This result may have been influenced by the profile of the sample analyzed, which mainly included young patients with a high
level of education and mild COVID-19 infection. Furthermore, the HADS separates patients into those with possible (scores
between 12 and 21), probable (scores ranging from 8 to 11), and improbable (scores below 7) depression or anxiety. In this study,
probable and possible results were considered positive for anxiety and depression. Therefore, the test can be interpreted as more
sensitive rather than specific, classifying those patients as anxiety and depression positive who would otherwise be classified as
healthy in more extensive tests.
However, fatigue, depression, and anxiety are post-COVID-19 realities. Several studies (Giurgi-Oncu, 2021;Taquet et al.,
2021) identified these conditions with frequencies >50%. A study published in the Lancet that included 236,379 patients
diagnosed with COVID-19 found the prevalence of anxiety in up to 51% of patients with COVID-19 who were not hospitalized
(Taquet et al., 2021). This finding is similar to that of the present study, in which an equal prevalence was found in the sample
of patients who were not hospitalized. Another study, also using the HADS to assess anxiety and depression in patients after
COVID-19, found that 27.84% and 40.5% of outpatients had depression and anxiety, respectively (Giurgi-Oncu, 2021). These
results suggest that depression and anxiety are, respectively, nearly three times and one and a half times more common in
patients with cognitive complaints. A systematic review of neuropsychological and psychiatric sequelae of COVID-19 described
memory complaints in up to 34% of the patients. The prevalence of depressive symptoms ranged from 10% to 68%, whereas the
anxiety rate ranged from 5% to 55%. Two to 3 months after hospital discharge, 40%–69% of the patients complained of fatigue
(Vanderlind et al., 2021). In our study sample, ∼70% presented fatigue according to the FSS.
In the cognitive assessment tests, the SDMT was altered in 22% of the samples. SDMT is conceptualized as a measure of IPS,
and its cognitive processes are multifarious. Studies with multiple sclerosis samples demonstrate that along with IPS, SDMT taps
into other processes of memory and rapid automated naming (RAN) (Patel, Walker, & Feinstein, 2017;Sandry et al., 2021). We
hypothesized that the high sensitivity of SDMT in COVID-19 is likely due to its ability to capture substantially heterogeneous
cognitive profiles owing to its nonspecific unitary function.
Another hypothesis is that the reduction in SDMT scores is due to the pattern of cognitive impairment associated with COVID-
19, as found in previous studies, such as attention deficit, impairment in executive function (Kumar et al., 2021), learning, and
language (Vanderlind et al., 2021;Yang, Zhao, Liu, Wu, & Li, 2021).

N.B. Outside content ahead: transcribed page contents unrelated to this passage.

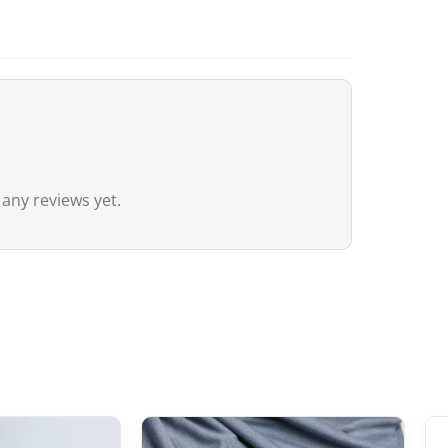
Canada
For Canada, the customs exemption t
agreement between Canada and Japa
customs duties even if the value ex
20 CAD
,
GST/HST is applied
to the en
remain nil for these products.
 any reviews yet.
Australia
Although
the exemption threshold i
Services Tax, equivalent to 10%) appl
value.
For orders
exceeding 1,000 AUD
, in 
depending on the type of product) m
United Kingdom (UK)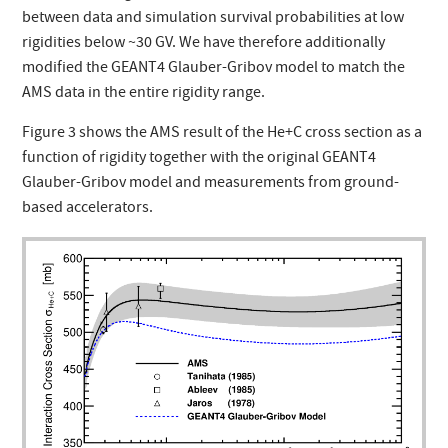
between data and simulation survival probabilities at low
rigidities below ~30 GV. We have therefore additionally
modified the GEANT4 Glauber-Gribov model to match the
AMS data in the entire rigidity range.
Figure 3 shows the AMS result of the He+C cross section as a
function of rigidity together with the original GEANT4
Glauber-Gribov model and measurements from ground-
based accelerators.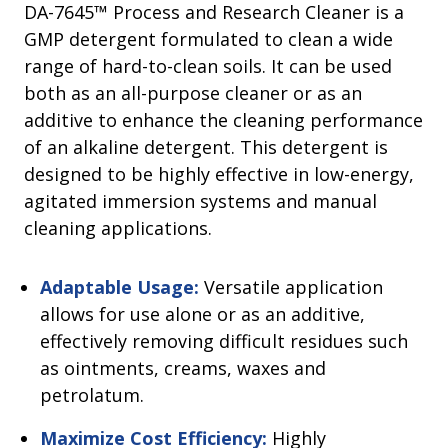
DA-7645™ Process and Research Cleaner is a
GMP detergent formulated to clean a wide
range of hard-to-clean soils. It can be used
both as an all-purpose cleaner or as an
additive to enhance the cleaning performance
of an alkaline detergent. This detergent is
designed to be highly effective in low-energy,
agitated immersion systems and manual
cleaning applications.
Adaptable Usage:
Versatile application
allows for use alone or as an additive,
effectively removing difficult residues such
as ointments, creams, waxes and
petrolatum.
Maximize Cost Efficiency:
Highly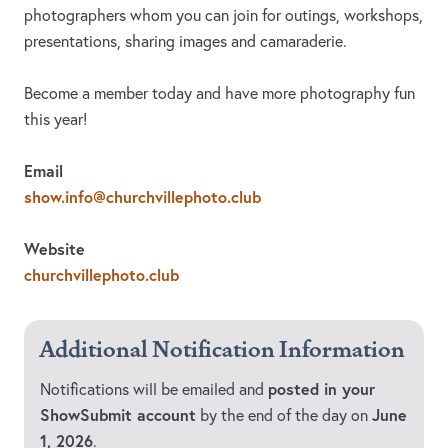
photographers whom you can join for outings, workshops,
presentations, sharing images and camaraderie.
Become a member today and have more photography fun
this year!
Email
show.info@churchvillephoto.club
Website
churchvillephoto.club
Additional Notification Information
posted in your
Notifications will be emailed and
ShowSubmit account
June
by the end of the day on
1, 2026
.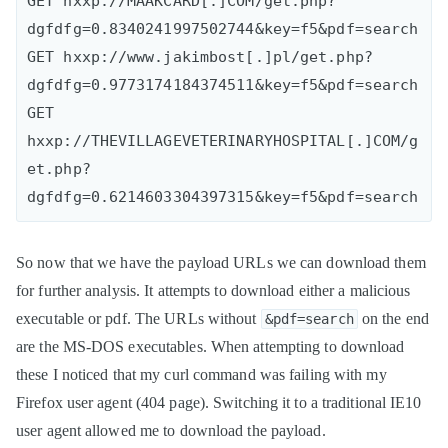
GET hxxp://MAAKCARD[.]COM/get.php?
dgfdfg=0.8340241997502744&key=f5&pdf=search

GET hxxp://www.jakimbost[.]pl/get.php?
dgfdfg=0.9773174184374511&key=f5&pdf=search

GET 
hxxp://THEVILLAGEVETERINARYHOSPITAL[.]COM/g
et.php?
So now that we have the payload URLs we can download them
for further analysis. It attempts to download either a malicious
executable or pdf. The URLs without
on the end
&pdf=search
are the MS-DOS executables. When attempting to download
these I noticed that my curl command was failing with my
Firefox user agent (404 page). Switching it to a traditional IE10
user agent allowed me to download the payload.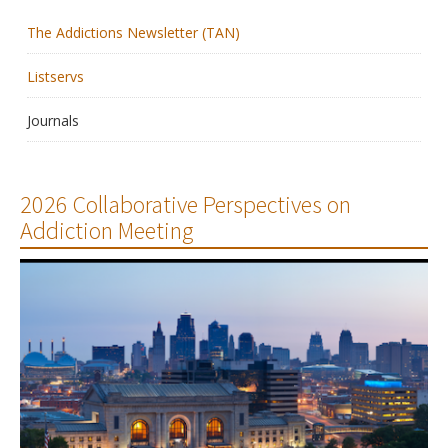
The Addictions Newsletter (TAN)
Membership
Listservs
Resources
Journals
News
Publications
2026 Collaborative Perspectives on
Addiction Meeting
People
Education & Training
Grants & Awards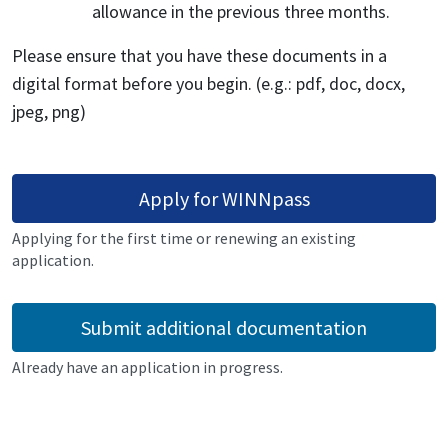
allowance in the previous three months.
Please ensure that you have these documents in a
digital format before you begin. (e.g.: pdf, doc, docx,
jpeg, png)
Apply for WINNpass
Applying for the first time or renewing an existing
application.
Submit additional documentation
Already have an application in progress.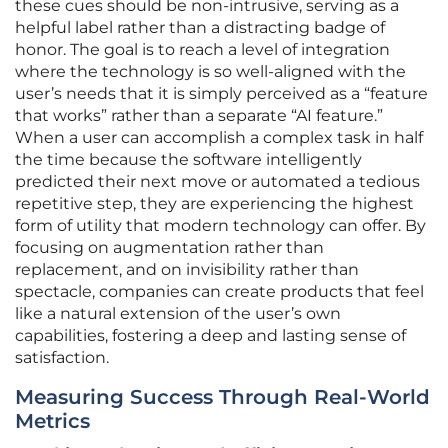
these cues should be non-intrusive, serving as a
helpful label rather than a distracting badge of
honor. The goal is to reach a level of integration
where the technology is so well-aligned with the
user’s needs that it is simply perceived as a “feature
that works” rather than a separate “AI feature.”
When a user can accomplish a complex task in half
the time because the software intelligently
predicted their next move or automated a tedious
repetitive step, they are experiencing the highest
form of utility that modern technology can offer. By
focusing on augmentation rather than
replacement, and on invisibility rather than
spectacle, companies can create products that feel
like a natural extension of the user’s own
capabilities, fostering a deep and lasting sense of
satisfaction.
Measuring Success Through Real-World
Metrics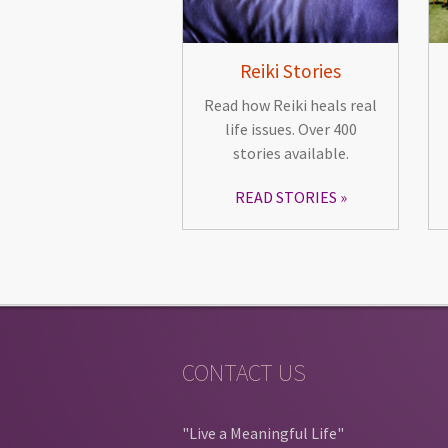
Reiki Stories
Read how Reiki heals real
life issues. Over 400
stories available.
READ STORIES
CONTACT US
"Live a Meaningful Life"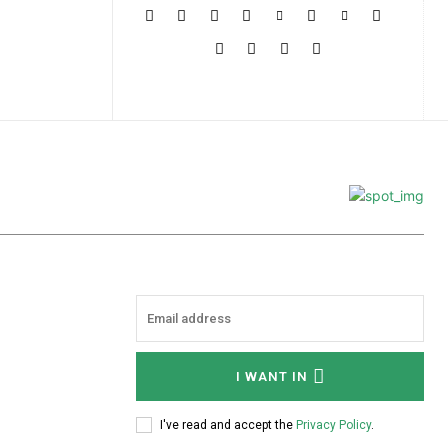
More
I WANT IN
I've read and accept the
Privacy Policy
.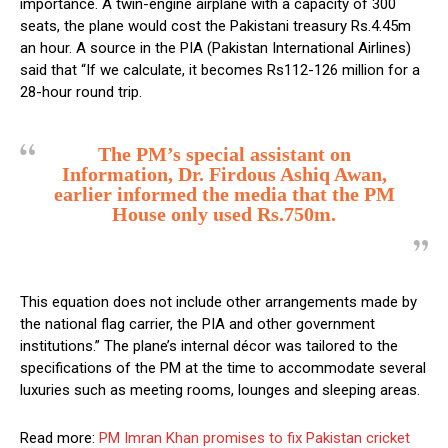
importance. A twin-engine airplane with a capacity of 300
seats, the plane would cost the Pakistani treasury Rs.4.45m
an hour. A source in the PIA (Pakistan International Airlines)
said that “If we calculate, it becomes Rs112-126 million for a
28-hour round trip.
The PM’s special assistant on
Information, Dr. Firdous Ashiq Awan,
earlier informed the media that the PM
House only used Rs.750m.
This equation does not include other arrangements made by
the national flag carrier, the PIA and other government
institutions.” The plane’s internal décor was tailored to the
specifications of the PM at the time to accommodate several
luxuries such as meeting rooms, lounges and sleeping areas.
Read more:
PM Imran Khan promises to fix Pakistan cricket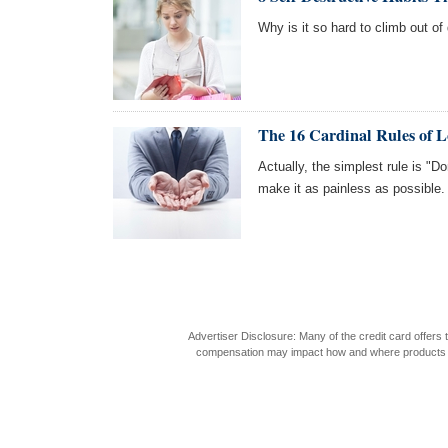
Why is it so hard to climb out of 
The 16 Cardinal Rules of 
Actually, the simplest rule is "Do
make it as painless as possible.
Advertiser Disclosure: Many of the credit card offer
compensation may impact how and where products appea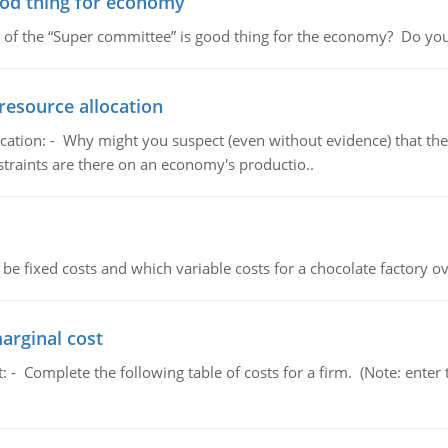
ood thing for economy
 of the “Super committee” is good thing for the economy? Do you
resource allocation
cation: - Why might you suspect (even without evidence) that the
straints are there on an economy's productio..
 be fixed costs and which variable costs for a chocolate factory 
marginal cost
t: - Complete the following table of costs for a firm. (Note: en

The conventional MMSE is one of the most widely and easily used screening tests in general practice to detect cognitive
impairment, but the MMSE-2 EV was chosen to be administered because the sample studied had a high level of education;
therefore, besides each step assessing a different cognitive domain, the third step of the MMSE-2-EV has a higher degree of
difficulty (Spedo et al., 2018). The BV step assesses recording, temporal and spatial orientation, and recovery of memory and is
useful for rapid clinical assessment and for screening larger populations; the SV step assesses attention, calculation, language,
and visuospatial function. Together, these two versions have adequate sensitivity and specificity for the detection of cognitive
decline in patients with dementia. The EV step is recommended for a more detailed follow-up of cases because it assesses story
memory and processing speed. In the MMSE-2, assessments of story memory and processing speed were added to increase the
clinical utility of the conventional MMSE by extending the ceiling effect and increasing the sensitivity and specificity of this
version to detect cognitive impairment in patients with Alzheimer’s disease and with subcortical dementia (Baek, Kim, Park, &
Kim, 2016). Story memory evaluates explicit verbal learning and verbal free recall, and the processing speed test (symbol-digit-
coding test) measures psychomotor ability and incidental learning primarily associated with the executive function of the frontal
lobe (Sheridan et al., 2006). In the MMSE-2, there are two alternative forms, the blue and red forms, to reduce the learning effect
that may occur upon repeated use (Baek et al., 2016).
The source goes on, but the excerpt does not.